Beating Burn-Out (Part 3) - Fix Your Broken Windows
Mal Fletcher

According to the Bible, Christians can, through the power God gives, engage their enemy in the battle of the mind (2 Corinthians 10:3-5). We can head off burnout before it occurs, or, if we've been through a burnout, make a quicker recovery by God's grace.

Thus far, we've seen that burnout can be beaten by developing a personal culture of success, and by becoming a process-thinker, rather than an event junkie. Now we turn our attention to another helpful key.

Fix your Broken Windows

Trying to reduce high crime rates in cities like New York in 90s, psychologists and sociologists came to realise that people were more likely to commit crimes if they lived in run-down surroundings. If walls were filled with graffiti, windows in public buildings were left broken and so on, it suggested to people that the fabric of the social system was failing. It left them feeling undervalued. So, city officials began to clean up the walls, to repair the broken windows. They found that the level of petty crime began to fall.

God's promises are windows into his preferred future for your life. They point you toward a better outcome.

Sometimes, though, those windows can be broken. We allow the pain of broken commitments, failed deadlines or poor performance to become the normal décor of our day.

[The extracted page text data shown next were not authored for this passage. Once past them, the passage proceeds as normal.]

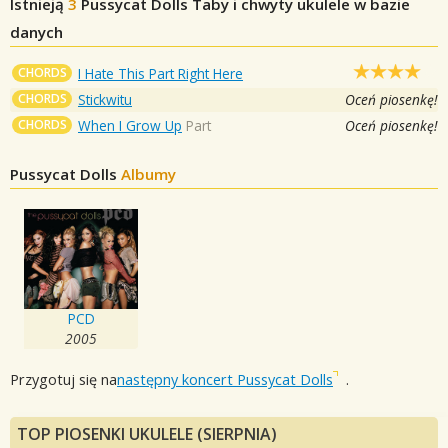
Istnieją
3
Pussycat Dolls
Taby i chwyty ukulele w bazie
danych
CHORDS
I Hate This Part Right Here
CHORDS
Stickwitu
Oceń piosenkę!
CHORDS
When I Grow Up
Part
Oceń piosenkę!
Pussycat Dolls
Albumy
PCD
2005
Przygotuj się na
następny koncert Pussycat Dolls
.
TOP PIOSENKI UKULELE (SIERPNIA)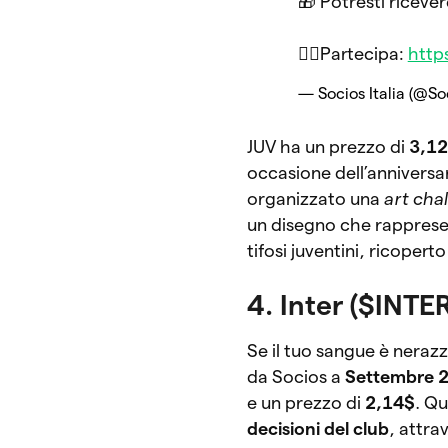
🎁 Potresti riceve
👉🏻Partecipa:
http
— Socios Italia (@Soc
JUV ha un prezzo di
3,1
occasione dell’anniversa
organizzato una
art cha
un disegno che rappresent
tifosi juventini, ricopert
4. Inter ($INTE
Se il tuo sangue è nerazz
da Socios a
Settembre 
e un prezzo di
2,14$
. Qu
decisioni del club
, attra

We let people who complain or who are bitter and defeatist become a part of our surroundings. We look at life through their broken windows and it drags down our sense of value.

In 1 Kings 19:7-8, God called Elijah, who was in the midst of his own burnout experience, to return to Mt. Horeb, or Mt, Sinai. For Israel, this was not simply a place of law, it was a place of promise. The law had been only to keep people walking in God's promises.

Elijah needed to fix his broken windows. He had lost sight of the promises God had made to his people in the shadow of Mt. Sinai. God was calling Elijah back to those promises.

God never issues a call without attaching a promise. This is something we see again and again in the Bible. God always reveals in advance the good things that will happen for us when we obey the call (cf. Gen 6:18; 12:1-4; Judges 13:4-5; 1 Samuel 2:34-35).

God knows that a call without a promise is a frustration waiting to happen!

So he issues promises that are personal, so that we act not on command alone but on personal promises.

I love to get postcards. Postcards are like windows that open into a better place. They're portraits of a better world. When we're in the middle of winter, they sweep us off to exotic locations filled with warm summer rays. When the rain's falling outside our front door, they carry us far away, to someplace sunnier.

When we're missing friends, postcards tell us that we're not forgotten. When we're feeling a little alone, a little overlooked, they encourage us. The most encouraging of all postcards are the ones that carry a caption; those four magic words, 'Wish you were here...'

God's promises to you are postcards - they're portraits of your future, how your world will look as you follow God's call. Underneath the picture there's a caption written in God's own hand: 'I wish you were here.'

What has God personally promised you regarding your church, family, business, career or ministry? What has he told you through the revelation of the scriptures, or through prophecy, or through the encouragement of Christian friends?

You must take out those promises, which point you toward a better future. You must record them, recite them, pray on them and act as if they are going to happen, making room for them in your life.

If you are willing to fix the broken windows in your environment, you can become a burnout beater.